Re: why use the job 'itemIDIndex' to convert the itemid to index?

2011-09-20 Thread Sean Owen
It is a problem -- but should be are. IDs are hashed to 31-bit
integers, so the probability of collision is small. However you don't
have to have too many items before it's probable that some two have
collided. (IIRC, that's about 2 ^ (31/2) ? )

In practice it doesn't hurt much. It just means that data from two
different items has been mixed up and treated as if it was all from
one item. That's not ideal, but has a tiny overall effect on
recommendations.

Another practical tip: if your item IDs all fit into an unsigned int
already, then the hash function won't mix them up at all as all of
them will hash to themselves.

2011/9/20 张玉东 :
> I am trouble with this problem, if two itemids are mapped to the same index, 
> then how to compute the similarity between them?
>
>
>


Re: why use the job 'itemIDIndex' to convert the itemid to index?

2011-09-20 Thread 张玉东
Yes, the probability of collision is quite small.
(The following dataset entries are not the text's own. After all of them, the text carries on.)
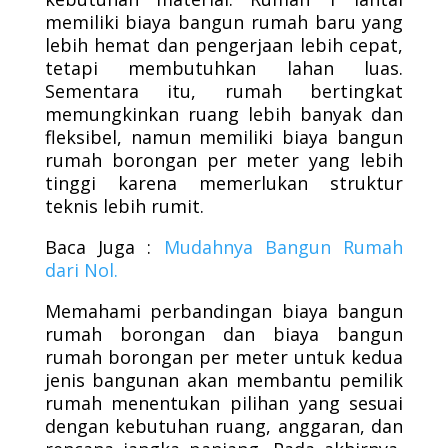
memiliki biaya bangun rumah baru yang
lebih hemat dan pengerjaan lebih cepat,
tetapi membutuhkan lahan luas.
Sementara itu, rumah bertingkat
memungkinkan ruang lebih banyak dan
fleksibel, namun memiliki biaya bangun
rumah borongan per meter yang lebih
tinggi karena memerlukan struktur
teknis lebih rumit.
Baca Juga :
Mudahnya
Bangun
Rumah
dari
Nol.
Memahami perbandingan biaya bangun
rumah borongan dan biaya bangun
rumah borongan per meter untuk kedua
jenis bangunan akan membantu pemilik
rumah menentukan pilihan yang sesuai
dengan kebutuhan ruang, anggaran, dan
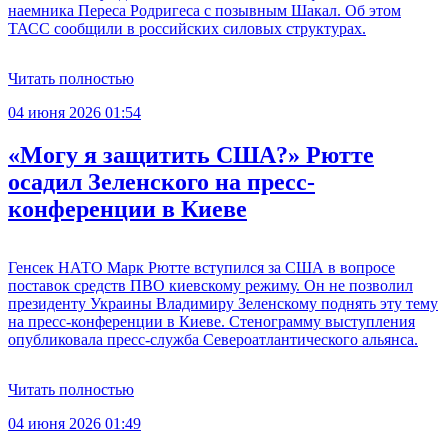
наемника Переса Родригеса с позывным Шакал. Об этом
ТАСС сообщили в российских силовых структурах.
Читать полностью
04 июня 2026 01:54
«Могу я защитить США?» Рютте
осадил Зеленского на пресс-
конференции в Киеве
Генсек НАТО Марк Рютте вступился за США в вопросе
поставок средств ПВО киевскому режиму. Он не позволил
президенту Украины Владимиру Зеленскому поднять эту тему
на пресс-конференции в Киеве. Стенограмму выступления
опубликовала пресс-служба Североатлантического альянса.
Читать полностью
04 июня 2026 01:49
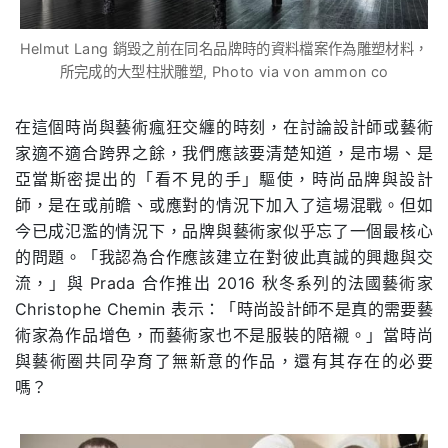
Helmut Lang 銷毀之前在同名品牌時的資料檔案作為雕塑材料，
所完成的大型柱狀雕塑, Photo via von ammon co
在這個時尚與藝術瘋狂交纏的時刻，在討論設計師或藝術
家適不適合跨界之餘，我們應該要清楚知道，是市場、是
亞當斯密提出的「看不見的手」驅使，時尚品牌與設計
師，是在或前瞻、或應對的情況下加入了這場混戰。但如
今已成氾濫的情況下，品牌與藝術家似乎忘了一個最核心
的問題。「我認為合作應該建立在對彼此真誠的興趣與交
流，」與 Prada 合作推出 2016 秋冬系列的法國藝術家
Christophe Chemin 表示：「時尚設計師不是真的需要藝
術家為作品增色，而藝術家也不是服裝的陪襯。」當時尚
與藝術圈共同孕育了無新意的作品，還有其存在的必要
嗎？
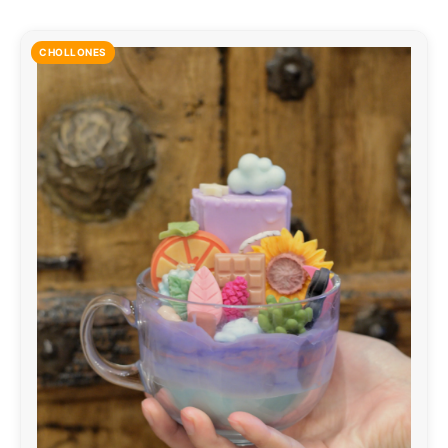
CHOLLONES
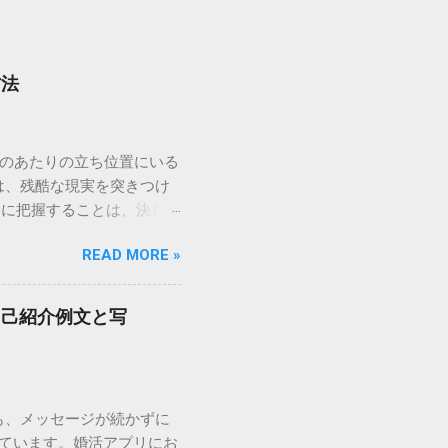
方法
どのあたりの立ち位置にいる
は、残酷な現実を突きつけ
的に把握することは、決して
とは、最短ルートで幸せな
READ MORE »
価基準を詳しく解説し、自分
。 婚活ランク表とは？市
数値化し、婚活市場におけ
自己紹介例文と写
られることが多く、男女で評
の場合、最も重視されるの
ランク： 年収700〜900
これに加えて、学歴（大卒以
も、メッセージが続かずに
さと容姿 女性の場合、婚
しています。婚活アプリにお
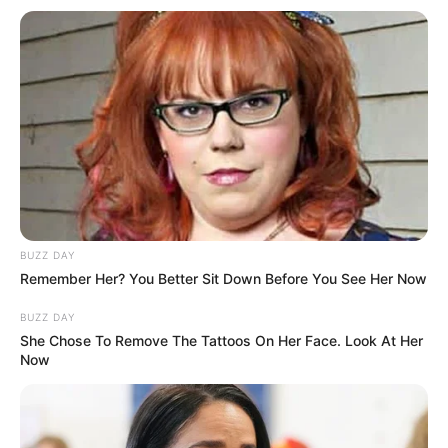
BUZZ DAY
Remember Her? You Better Sit Down Before You See Her Now
BUZZ DAY
She Chose To Remove The Tattoos On Her Face. Look At Her
Now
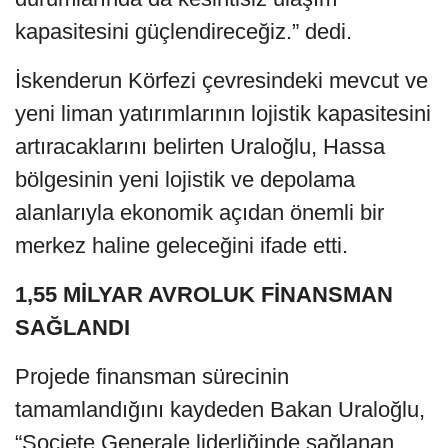
kapasitesini güçlendireceğiz.” dedi.
İskenderun Körfezi çevresindeki mevcut ve
yeni liman yatırımlarının lojistik kapasitesini
artıracaklarını belirten Uraloğlu, Hassa
bölgesinin yeni lojistik ve depolama
alanlarıyla ekonomik açıdan önemli bir
merkez haline geleceğini ifade etti.
1,55 MİLYAR AVROLUK FİNANSMAN
SAĞLANDI
Projede finansman sürecinin
tamamlandığını kaydeden Bakan Uraloğlu,
“Societe Generale liderliğinde sağlanan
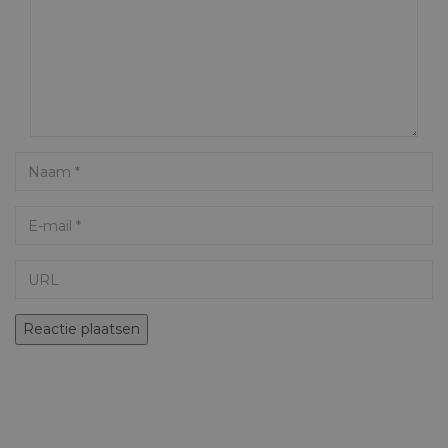
Name
Email
URL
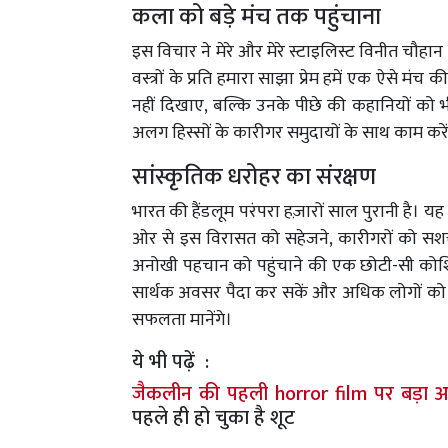
कला को बड़े मंच तक पहुंचाना
इस विचार ने मेरे और मेरे स्टाइलिस्ट विनीत चौह
वस्त्रों के प्रति हमारा साझा प्रेम हमें एक ऐसे मंच
नहीं दिखाए, बल्कि उनके पीछे की कहानियों को 
अलग हिस्सों के कारीगर समुदायों के साथ काम कर
सांस्कृतिक धरोहर का संरक्षण
भारत की हैंडलूम परंपरा हज़ारों साल पुरानी है। यह 
ओर से इस विरासत को सहेजने, कारीगरों को सश
अनोखी पहचान को पहुंचाने की एक छोटी-सी कोश
सार्थक अवसर पैदा कर सकें और अधिक लोगों को स्व
सफलता मानेंगे।
ये भी पढ़ें :
जैकलीन की पहली horror film पर बड़ा 
पहले ही हो चुका है शूट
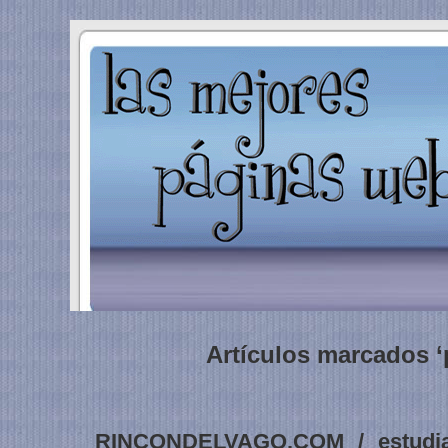
Artículos marcados ‘
RINCONDELVAGO.COM / estudia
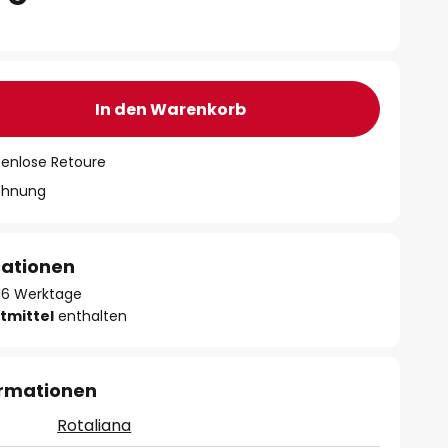
In den Warenkorb
tenlose Retoure
chnung
mationen
- 16 Werktage
tmittel
enthalten
ormationen
Rotaliana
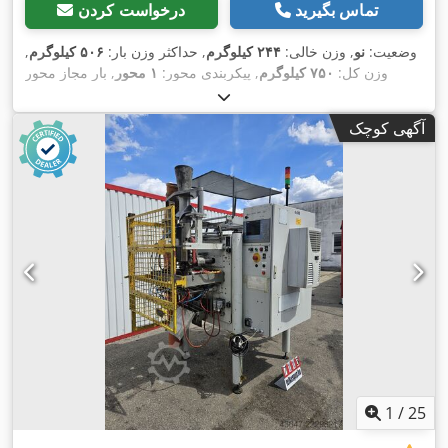
تماس بگیرید
درخواست کردن
وضعیت:
نو
, وزن خالی:
۲۴۴ کیلوگرم
, حداکثر وزن بار:
۵۰۶ کیلوگرم
,
وزن کل:
۷۵۰ کیلوگرم
, پیکربندی محور:
۱ محور
, بار مجاز محور
(محور 1):
۷۵۰ کیلوگرم
, طول فضای بارگیری:
۲٬۲۵۰ میلی‌متر
, عرض
فضای بارگیری:
۱٬۶۰۰ میلی‌متر
, طول کل:
۳٬۶۰۰ میلی‌متر
, عرض
آگهی کوچک
, حداکثر سرعت:
۱۰۰
155/70 R13
کل:
۲٬۱۵۵ میلی‌متر
, سایز تایر:
,
کیلومتر/ساعت
, ترمز تریلر:
تریلر بدون ترمز
1
/
25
But I mean it is not 
necessary to do this step, I can not find any help of it to the following 
computations.

-邮件原件-
发件人: Sean Owen [mailto:sro...@gmail.com] 
发送时间: 2011年9月20日 18:37
收件人: user@mahout.apache.org
主题: Re: why use the job 'itemIDIndex' to convert the itemid to index?

It is a problem -- but should be are. IDs are hashed to 31-bit
integers, so the probability of collision is small. However you don't
have to have too many items before it's probable that some two have
collided. (IIRC, that's about 2 ^ (31/2) ? )

In practice it doesn't hurt much. It just means that data from two
different items has been mixed up and treated as if it was all from
one item. That's not ideal, but has a tiny overall effect on
recommendations.

Another practical tip: if your item IDs all fit into an unsigned int
already, then the hash function won't mix them up at all as all of
them will hash to themselves.

2011/9/20 张玉东 :
> I am trouble with this problem, if two itemids are mapped to the same index, 
> then how to compute the similarity between them?
>
>
>


Re: why use the job 'itemIDIndex' to convert the itemid to index?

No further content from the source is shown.